Exploring Local Compactness in the Rationals

[philosophking]

I'm having a hard time understanding why the rationals are not locally compact.

The definition of local compactness is that every neighborhood of x in X is contained in some compact subset of X.

But what are the compact subsets of X? I think this is my biggest problem. I know that the compact subsets of the reals are just the closed and bounded intervals, but I am unsure as to what they look like in the space of rationals.

Could i say that in any interval about x, there contains both rationals and irrationals (the set of rationals and irrationals is dense in the reals), so any compact set would have to contain irrationals too... or something :(. I'm very confused. Thanks for the help.

 

[matt grime]

What they (compact sets) look like in the rationals depends on the topology you're giving them. You are after all treating the rationals, Q, as a topological space, with some topology, and trying to show this topological space is locally compact. This will depend on the topology you are placing in Q. Presumably you wish to think about the subspace topology from Q inside R, and a generic nbd of x is then (a,b)nQ for some open set (a,b) in R. Why is this set not contained in some compact subset?

Well, try finding a compact subset of Q with the subspace topology that does not contain a finite number of points (any set with only a finite number of points in it is automatically compact in any topology: given an infinite open cover X_i of the set {y_1,..,y_n} pick one open set containing each of the y_i (possibly with repetition, that is the same open set may cover y_1 and y_4 etc)).

That should be a broad enough hint. Or even more explicitly, take any set in Q that contains infinitely many points. Can you think of any infinite covers of it by open sets? Can you make the open sets in the cover all disjoint?

A compact set *in Q* cannot contain ANY irrationals since it is a subset of Q, by the way.

 

[philosophking]

This is great, thank you so much for the help. It is indeed the subspace topology that I'm working with (I overlooked that very large detail).

Also, wouldn't any compact subset of Q with the subspace topology contain an infinite number of points? Because between any two numbers there is an infinite number of rational numbers.

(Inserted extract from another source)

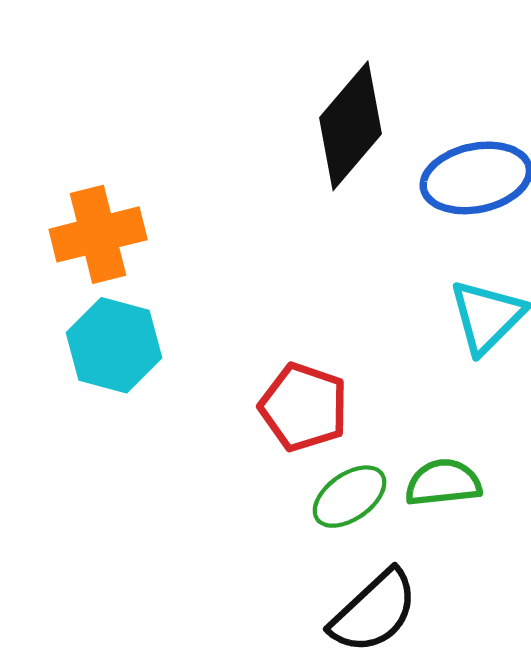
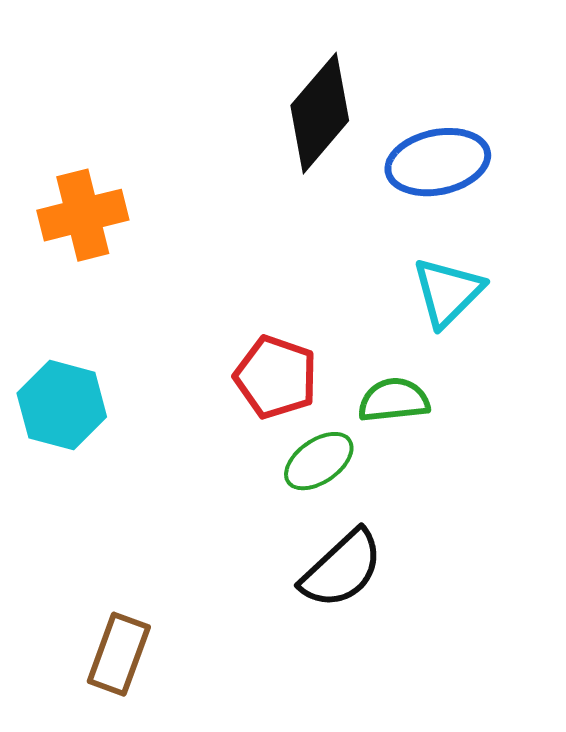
cyan hexagon: (114, 345) -> (62, 405), moved
green semicircle: (443, 483) -> (394, 400), moved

From there, I guess I would say that I can find an infinite cover of this subset that does not contain a finite subcover, thus proving that it is not compact. And I do this by making the open sets all disjoint, but I will work on this later.

Thanks again for your help.

Oh yeah, and to your last point--I wanted to show that a compact set of Q would have to contain irrationals (because doesn't a neighborhood of x if x is in Q contain irrationals, or is this wrong?), which would lead to a contradiction, meaning no compact set contains a neighborhood in the rationals.

 

[matt grime]

I repeat myself, but ANY set in Q compact or otherwise, does not contain a single irrational number BY DEFINITION. We are only dealing with sets that lie inside Q.

The following quote makes no sense, since it is self contradictory:

"Also, wouldn't any compact subset of Q with the subspace topology contain an infinite number of points? Because between any two numbers there is an infinite number of rational numbers.
From there, I guess I would say that I can find an infinite cover of this subset that does not contain a finite subcover."

How can something be both compact and not compact?

 

[philosophking]

yeah, i shouldn't have said "compact subset of Q". I should have just said "any subset of Q". sorry for the confusion!

 

[Ice Vox]

That's not true at all... there is in fact an infinite subset of the rationals which is compact under the standard topology...

Consider the set {1, 1/2, 1/3, 1/4, ...} U {0}

This set is compact because any open set around 0 contains all but a finite number points in the set. I understand that that is not directly applicable to this situation because the open sets are of the form (a,b) n Q but it is a problem I ran into when trying to make this proof work.